- CD-only cover

Single by F.T. Island

from the album 20 (Twenty)
- Released: July 27, 2011
- Recorded: 2011
- Genre: Rock
- Length: 3:42
- Label: Warner Music Japan
- Songwriters: Kaji Katsura, Choi Minhwan, Lee Hongki

F.T. Island Japanese singles chronology
| "Satisfaction" (2011) | "Let It Go!" (2011) | "Distance" (2011) |

= Let It Go! =

"Let It Go!" is a song by South Korean rock band F.T. Island. It is their fifth single under Warner Music Japan and eight single overall in Japan. The song was written by Kaji Katsura, Choi Minhwan and Lee Hongki, and composed by Corin and Choi Jong-hoon. It was released on July 27, 2011, in three editions: CD and DVD Type A, CD and DVD Type B and CD-only. The single debuted at number four on the Oricon weekly chart and at number six on the Billboard Japan Hot 100. "Let It Go!" went on to sell over 41,500 copies in Japan.

==Composition==
"Let It Go!" was written by Kaji Katsura, Choi Minhwan and Lee Hongki and composed by Corin and Choi Jong-hoon. "Dream Sky" was written and composed by Song Seunghyun, with additional composition by Choi Minhwan. "Someday" was written and composed by Lee Jaejin.

==Release and promotion==
"Let It Go!" was released on July 27, 2011, in three editions: CD and DVD Type A which included footage from two release events of their fourth single "Satisfaction" and one release event of their second Japanese studio album Five Treasure Island, CD and DVD Type B which included the music video to "Let It Go!" and a special feature, and CD-only edition.
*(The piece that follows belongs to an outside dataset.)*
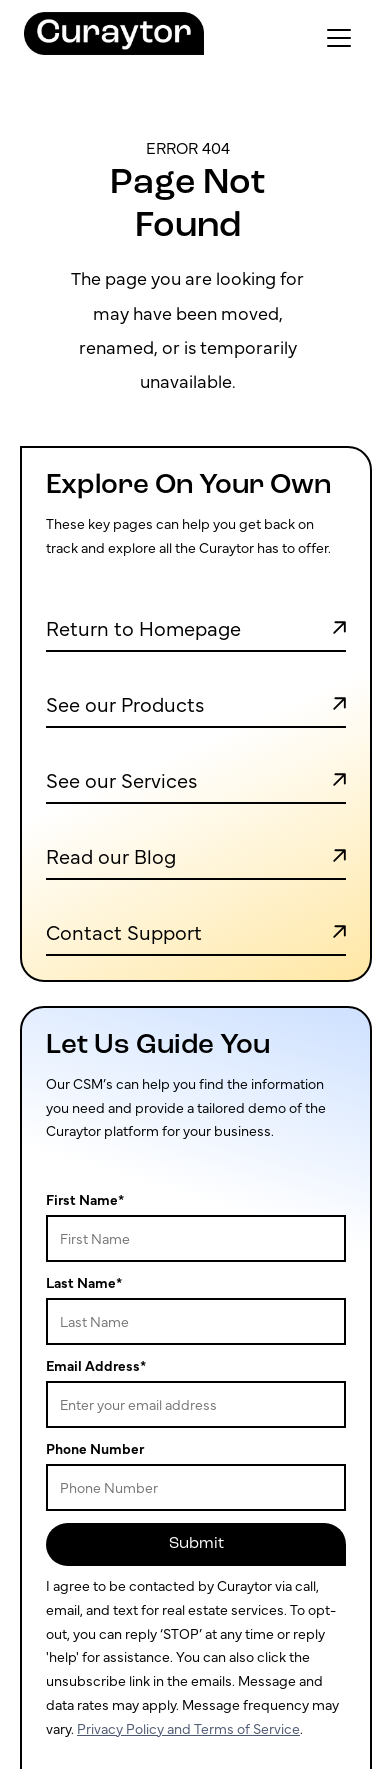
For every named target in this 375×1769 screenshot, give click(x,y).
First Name (85, 1199)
On July 29, 2011, F.T. Island performed at Nippon Budokan for the first time, where they performed "Let It Go!". The song was used by TV Asahi's Street Fighters as its theme song in August 2011. On August 7, the band performed on Fuji TV's annual FNS Music Festival.

==Chart performance==
"Let It Go!" debuted at number four on the weekly Oricon chart, selling 33,418 copies in its first week. The following week, "Let It Go!" fell to number 35, selling 3,106 copies in its second week. In its third week, the single dropped one spot to number 36, selling 3,060 copies, followed by sales of 1,954 copies on its fourth week at number 46. "Let It Go!" went on to sale over 41,500 copies in Japan. On the issue dated August 13, 2011, the song debuted and peaked at number six on the Billboard Japan Hot 100. On the Recording Industry Association of Japan (RIAJ) Digital Track Chart, the song debuted at number 71.

==Track listing==

All editions:
| No. | Title | Lyrics | Music | Length |
|---|---|---|---|---|
| 1. | "Let It Go!" | Kaji Katsura, Choi Minhwan, Lee Hongki | Corin, Choi Jong-hoon | 3:42 |
| 2. | "Dream Sky" | Song Seunghyun | Song Seunghyun, Choi Minhwan | 3:26 |
| 3. | "Someday" | Lee Jaejin | Lee Jaejin | 4:08 |
| 4. | "Let It Go!" (Instrumental) |  | Kenji Tamai, Rui Momota | 3:42 |
| Total length: |  |  |  | 14:58 |

CD and DVD Type A
| No. | Title | Length |
|---|---|---|
| 1. | "4th single "Satisfaction" Release Event @ Zepp Tokyo (2011.4.23) Footage" |  |
| 2. | "4th single "Satisfaction" Release Event @ Dojima River Forum (2011.4.23) Footage" |  |
| 3. | "1st Album Five Treasure Island Release Event @ Yomiuri Land (2011.5.18) Live (5 songs)" |  |

CD and DVD Type B
| No. | Title | Length |
|---|---|---|
| 1. | "Let It Go!" (music video) |  |
| 2. | "Let It Go!" (special feature) |  |

==Chart history==

| Chart (2011) | Peak position |
|---|---|
| Billboard Japan Hot 100 | 6 |
| Oricon Weekly Chart | 4 |
| RIAJ Digital Track Chart | 71 |

==Notes==
- The sales figure of 41,500 copies is taken from accumulating the sales of the single during its first four charting weeks on the Oricon weekly chart.